Bajó la luna, hasta cobijar la noche y ahora era un hecho que
todo giraba y no se detenía. Isabela me tomó por la cintura y nos fuimos plegando a causa del tiempo, deslumbrando por doquier con la temperatura de nuestra esencia. Mientras acariciaba sus manos que me abrazaban, su aliento hizo erizar mi cuello y doblegarme a su encanto, no obstante que el aire olía a despedida, la proporción de mi asombro a la sensación, era tan constante que logró sosegarme y olvidar ese sin sabor.
Tendimos la sábana en el suelo, ya no sabíamos donde más estar
y con un movimiento lascivo Isabela desvaneció entera hacia el piso. Su cola tenía la forma de un corazón boca abajo. Luego, de ese elevado instante de belleza, tomé la botella de vino, y rocié un poco sobre su espalda; con la misma rosa que ella trajo esparcí el vino por su cuerpo. Me acerqué, la besé por el costado y las ondas del órgano de Liszt se hicieron más agudas. Aquel suspiro que salió de su boca fue lo que alimentó mis pensamientos, hasta convertirlos en letras que dibuje en su espalda.

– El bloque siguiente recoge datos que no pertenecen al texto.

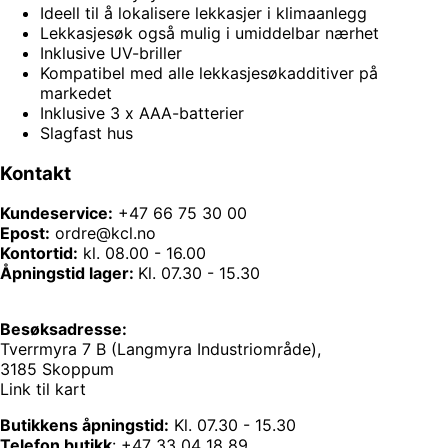
Ideell til å lokalisere lekkasjer i klimaanlegg
Lekkasjesøk også mulig i umiddelbar nærhet
Inklusive UV-briller
Kompatibel med alle lekkasjesøkadditiver på
markedet
Inklusive 3 x AAA-batterier
Slagfast hus
Kontakt
Kundeservice:
+47 66 75 30 00
Epost:
ordre@kcl.no
Kontortid:
kl. 08.00 - 16.00
Åpningstid lager:
Kl. 07.30 - 15.30
Besøksadresse:
Tverrmyra 7 B (Langmyra Industriområde),
3185 Skoppum
Link til kart
Butikkens åpningstid:
Kl. 07.30 - 15.30
Telefon butikk
:
+47 33 04 18 89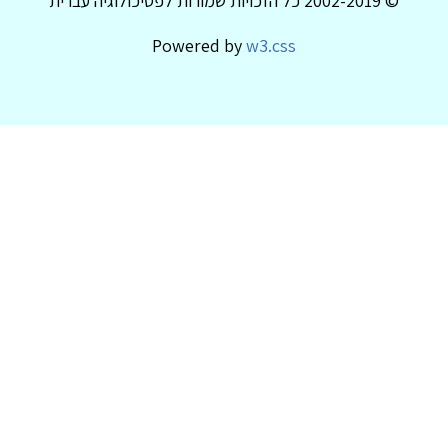
© 2002-2019 כל הזכויות שמורות לפסיכולוגיה עברית
Powered by
w3.css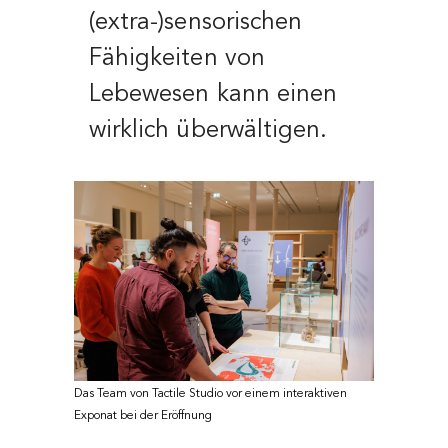
(extra-)sensorischen
Fähigkeiten von
Lebewesen kann einen
wirklich überwältigen.
Das Team von Tactile Studio vor einem interaktiven
Exponat bei der Eröffnung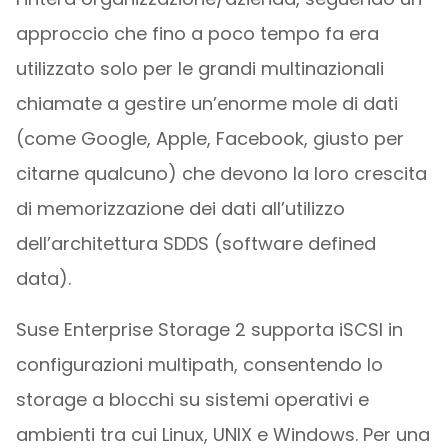
approccio che fino a poco tempo fa era
utilizzato solo per le grandi multinazionali
chiamate a gestire un’enorme mole di dati
(come Google, Apple, Facebook, giusto per
citarne qualcuno) che devono la loro crescita
di memorizzazione dei dati all’utilizzo
dell’architettura SDDS (software defined
data).
Suse Enterprise Storage 2 supporta iSCSI in
configurazioni multipath, consentendo lo
storage a blocchi su sistemi operativi e
ambienti tra cui Linux, UNIX e Windows. Per una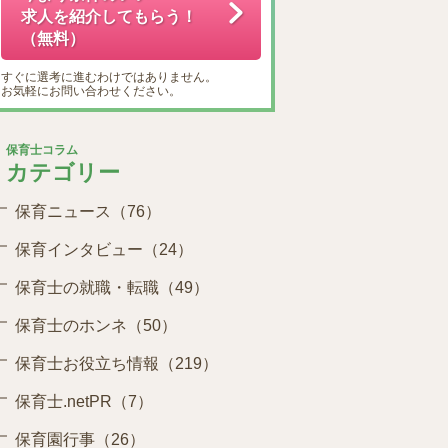
求人を紹介してもらう！
（無料）
すぐに選考に進むわけではありません。
お気軽にお問い合わせください。
保育士コラム
カテゴリー
保育ニュース（76）
保育インタビュー（24）
保育士の就職・転職（49）
保育士のホンネ（50）
保育士お役立ち情報（219）
保育士.netPR（7）
保育園行事（26）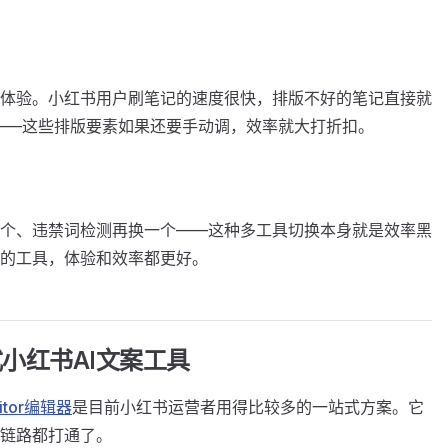
体验。小红书用户刷笔记的速度很快，排版不好的笔记直接就
奏——这些排版要素如果还要手动调，效率就大打折扣。
个、违禁词检测再换一个——这种多工具切换本身就是效率黑
的工具，体验和效率都更好。
站式小红书AI文案工具
itor编辑器
是目前小红书运营者用得比较多的一站式方案。它
个链路都打通了。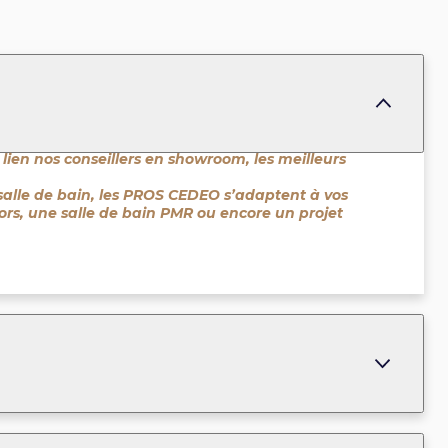
 lien nos conseillers en showroom, les meilleurs
salle de bain, les PROS CEDEO s’adaptent à vos
niors, une salle de bain PMR ou encore un projet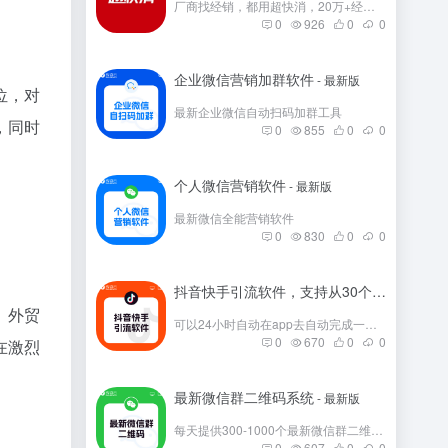
厂商找经销，都用超快消，20万+经销商在这里。
0
926
0
0
企业微信营销加群软件
- 最新版
位，对
最新企业微信自动扫码加群工具
，同时
0
855
0
0
个人微信营销软件
- 最新版
最新微信全能营销软件
0
830
0
0
抖音快手引流软件，支持从30个平台引流
- 
。外贸
可以24小时自动在app去自动完成一些发帖
0
670
0
0
在激烈
最新微信群二维码系统
- 最新版
每天提供300-1000个最新微信群二维码，彻底解决引流问题。
0
607
0
0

Isabela giró una vez más y me dijo al oído: -Da todo de ti, sin escuchar voces ciegas, sin prestar atención a cómo se declara el sonido de la incertidumbre-.

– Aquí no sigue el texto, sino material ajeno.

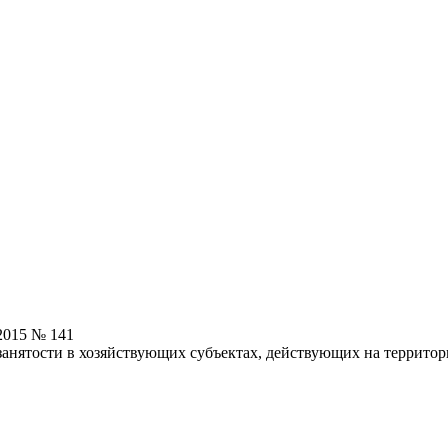
2015 № 141
нятости в хозяйствующих субъектах, действующих на террито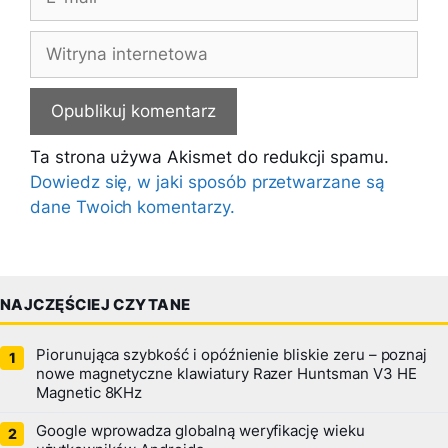
mail
Witryna
internetowa
Ta strona używa Akismet do redukcji spamu.
Dowiedz się, w jaki sposób przetwarzane są
dane Twoich komentarzy.
NAJCZĘŚCIEJ CZYTANE
Piorunująca szybkość i opóźnienie bliskie zeru – poznaj
nowe magnetyczne klawiatury Razer Huntsman V3 HE
Magnetic 8KHz
Google wprowadza globalną weryfikację wieku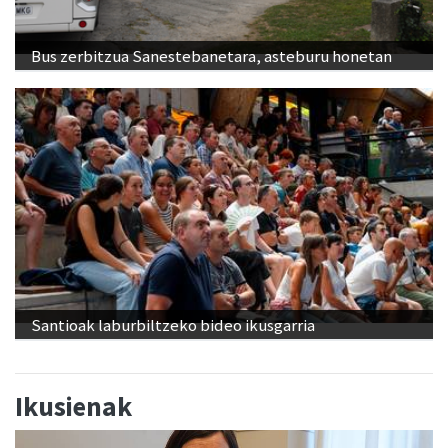
Bus zerbitzua Sanestebanetara, asteburu honetan
Santioak laburbiltzeko bideo ikusgarria
Ikusienak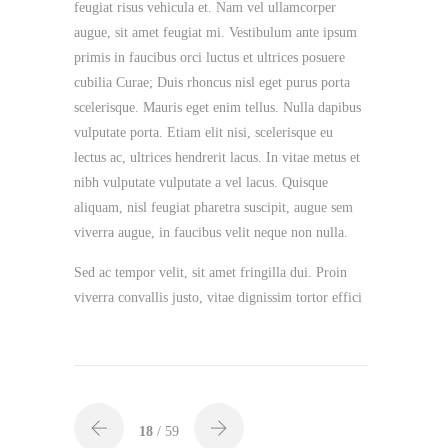
feugiat risus vehicula et. Nam vel ullamcorper
augue, sit amet feugiat mi. Vestibulum ante ipsum
primis in faucibus orci luctus et ultrices posuere
cubilia Curae; Duis rhoncus nisl eget purus porta
scelerisque. Mauris eget enim tellus. Nulla dapibus
vulputate porta. Etiam elit nisi, scelerisque eu
lectus ac, ultrices hendrerit lacus. In vitae metus et
nibh vulputate vulputate a vel lacus. Quisque
aliquam, nisl feugiat pharetra suscipit, augue sem
viverra augue, in faucibus velit neque non nulla.
Sed ac tempor velit, sit amet fringilla dui. Proin
viverra convallis justo, vitae dignissim tortor effici
18
/ 59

Tomó otro tabaco, y mientras aspiraba y el humo que salía,
percibí con cada exhalación una respuesta. Quedando ella nuevamente boca abajo, y yo encima de su “corazón”, Liszt siguió de fondo elogiando mi cadencia, y mientras absorbía el vino de su espalda, le dije al oído: -El éxtasis pasajero, la plenitud constante-, giró de nuevo y nos entrelazamos hasta ella quedar encima de mí. Sus manos en diagonal, transportaron mi cuerpo a un paraíso circular. Me sentí un gato reconociéndome en el reflejo. La sentí infinita, era un amor indeformable, un amor atemporal, un amor desnudo, un amor finito en este mundo infinito. Ella tan liviana, colgaba con la fuerza que la belleza le demandaba, y la gravedad había hecho una vez más de las suyas, nos veía flotar tan libres al antojo de la noche y del momento. Aunque me asustaba de Isabela lo mucho que me conocía y como me vulneraba, se había convertido en su capricho y ella en mi espejo.
La noche contempló el adiós y fue la despedida más sublime, al
saber que fue tan mía y no la vería volver. Ya que le bese el alma y ella a mi, la piel.